Dlaczego żeś biedny? Bo głupi.


Ktoś by mógł powiedzieć: trzeba było jechać samochodem, ludzie którzy tak się nie zachowują nie jeżdżą pociągami
Fakt, ale w Pendolino, albo nawet w zwykłym pociągu Intercity, ale w pierwszej klasie, nigdy nie byłem świadkiem takiego #!$%@?

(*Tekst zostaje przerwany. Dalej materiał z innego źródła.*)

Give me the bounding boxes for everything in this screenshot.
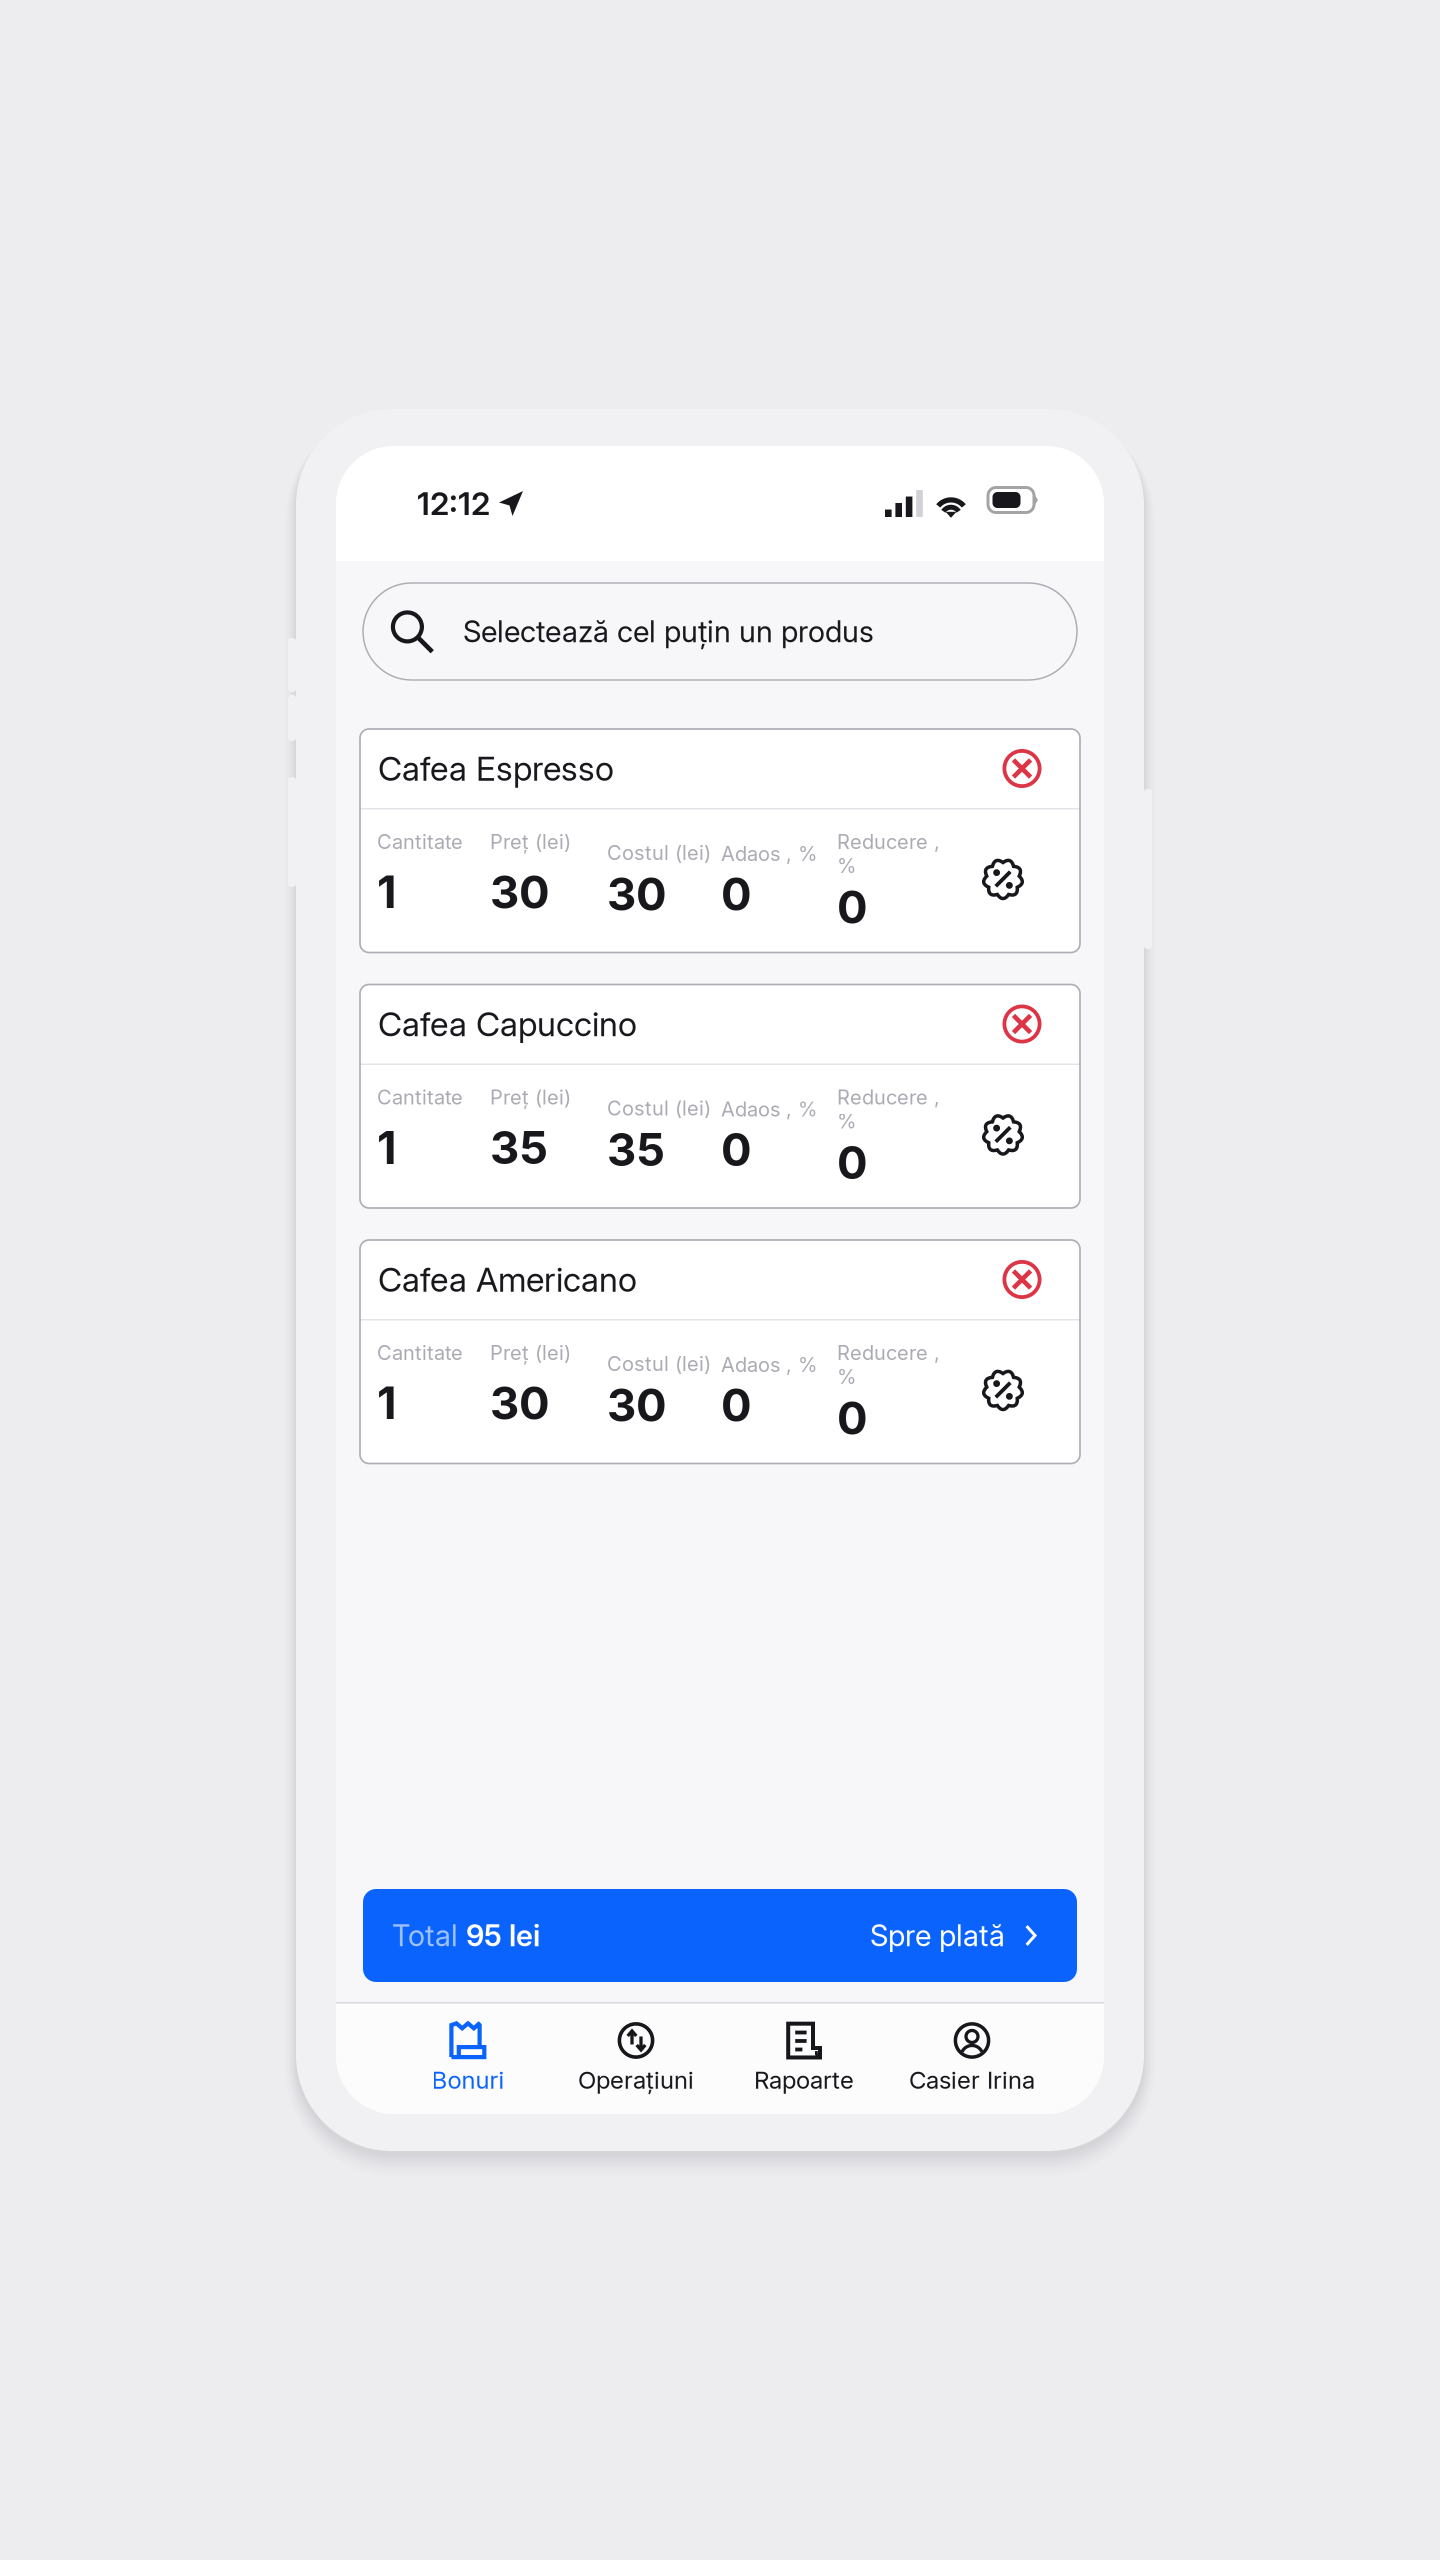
staticText: Operațiuni <box>578 2066 694 2094</box>
staticText: 12:12 <box>417 484 490 523</box>
staticText: 1 <box>377 1120 397 1175</box>
staticText: Reducere , <box>837 1340 940 1365</box>
staticText: 0 <box>721 1122 752 1177</box>
staticText: % <box>837 1109 856 1133</box>
staticText: Costul (lei) <box>607 840 711 865</box>
staticText: 30 <box>490 864 550 919</box>
staticText: 0 <box>837 1135 868 1190</box>
staticText: Cafea Capuccino <box>378 1004 637 1044</box>
staticText: 1 <box>377 1376 397 1430</box>
staticText: 35 <box>607 1122 665 1177</box>
staticText: 30 <box>490 1376 550 1430</box>
button[interactable]: Remove Cafea Espresso <box>995 742 1049 796</box>
staticText: 30 <box>607 1378 667 1432</box>
staticText: 95 lei <box>466 1918 540 1953</box>
staticText: 0 <box>837 1390 868 1445</box>
button[interactable]: Rapoarte <box>720 2012 888 2104</box>
button[interactable]: Total <box>363 1889 1077 1982</box>
button[interactable]: Selectează cel puțin un produs <box>363 583 1077 680</box>
staticText: % <box>837 1365 856 1389</box>
staticText: Spre plată <box>870 1918 1005 1953</box>
staticText: Cafea Espresso <box>378 748 614 789</box>
staticText: Cantitate <box>377 830 463 854</box>
staticText: 0 <box>721 866 752 921</box>
staticText: % <box>837 854 856 878</box>
staticText: Preț (lei) <box>490 1085 571 1109</box>
button[interactable]: Remove Cafea Capuccino <box>995 997 1049 1051</box>
staticText: Bonuri <box>432 2066 504 2094</box>
button[interactable]: Casier Irina <box>888 2012 1056 2104</box>
button[interactable]: Apply discount <box>975 1106 1031 1162</box>
button[interactable]: Operațiuni <box>552 2012 720 2104</box>
staticText: Cantitate <box>377 1085 463 1109</box>
button[interactable]: Remove Cafea Americano <box>995 1252 1049 1306</box>
staticText: Costul (lei) <box>607 1096 711 1120</box>
staticText: 35 <box>490 1120 548 1175</box>
button[interactable]: Apply discount <box>975 851 1031 907</box>
staticText: Preț (lei) <box>490 830 571 854</box>
staticText: Reducere , <box>837 1085 940 1109</box>
button[interactable]: Bonuri <box>384 2012 552 2104</box>
staticText: Adaos , % <box>721 1352 817 1377</box>
staticText: Selectează cel puțin un produs <box>463 614 874 649</box>
staticText: Total <box>392 1918 466 1953</box>
staticText: Rapoarte <box>754 2066 854 2094</box>
staticText: Casier Irina <box>909 2066 1035 2094</box>
staticText: Costul (lei) <box>607 1352 711 1376</box>
staticText: 0 <box>721 1378 752 1432</box>
staticText: Adaos , % <box>721 842 817 866</box>
staticText: 0 <box>837 880 868 934</box>
staticText: Preț (lei) <box>490 1340 571 1365</box>
staticText: 1 <box>377 864 397 919</box>
staticText: Cafea Americano <box>378 1259 637 1300</box>
staticText: Cantitate <box>377 1340 463 1365</box>
button[interactable]: Apply discount <box>975 1362 1031 1418</box>
staticText: Adaos , % <box>721 1097 817 1121</box>
staticText: 30 <box>607 866 667 921</box>
staticText: Reducere , <box>837 830 940 854</box>
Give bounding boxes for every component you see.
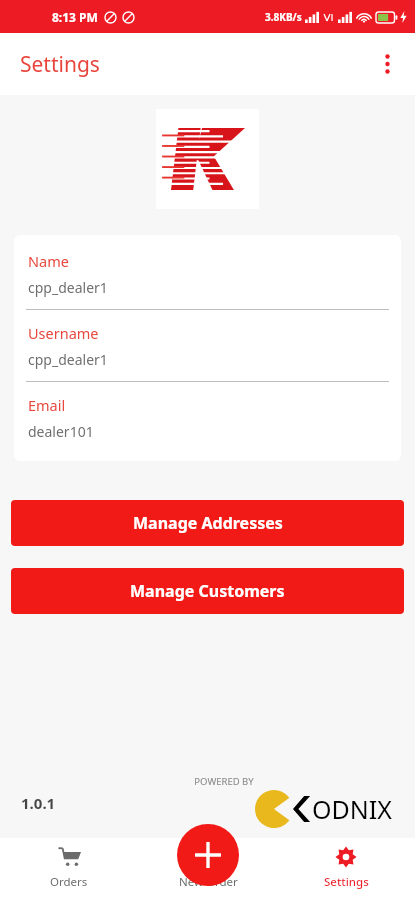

#zalesie #polska #chlewpolski #kielbasakrakowska #patologiazewsi #patologiazmiasta
  • 6
@niochland: jako stały bywalec pociągowy pierwszej jak i zarówno drugiej klasy ten opis (z osobistej perspektywy) jest moocno wyolbrzymiony.
Z częścią mogę się oczywiście zgodzić (szczególnie o palaczach śmierdzielach, którzy potrafią zaśmierdnąć cały przedział, a czasem wagon), ale #!$%@? się jak ktoś jest ubrany to szczyt zawyżonego ego. Sorka ale taka prawda.
Życzę samych udanych tras.
Zdrówka
@Wakacje_na_Trisolaris: dziękuję za konstruktywną krytykę i zgadzam się w 100% moim wyolbrzymieniem, nie uważam też że każdy podróżnik tak robi, ot ci najbardziej rzucający się w oczy potem robią zły PR całej reszcie

coś jak student - pewnie pijak
emeryt - pewnie głoduje na pis
pracownik korpo - pewnie nic nie robi cały dzień

serdecznie pozdrawiam i dziękuję za udane trasy
@niochland: To nie jest nic złego oczywiście, ale ja zwracam uwagę na to, że nawet na jakąś max 3h trasę nasi rodacy lubią wziąć ze sobą całą żywieniową wyprawkę na podróż.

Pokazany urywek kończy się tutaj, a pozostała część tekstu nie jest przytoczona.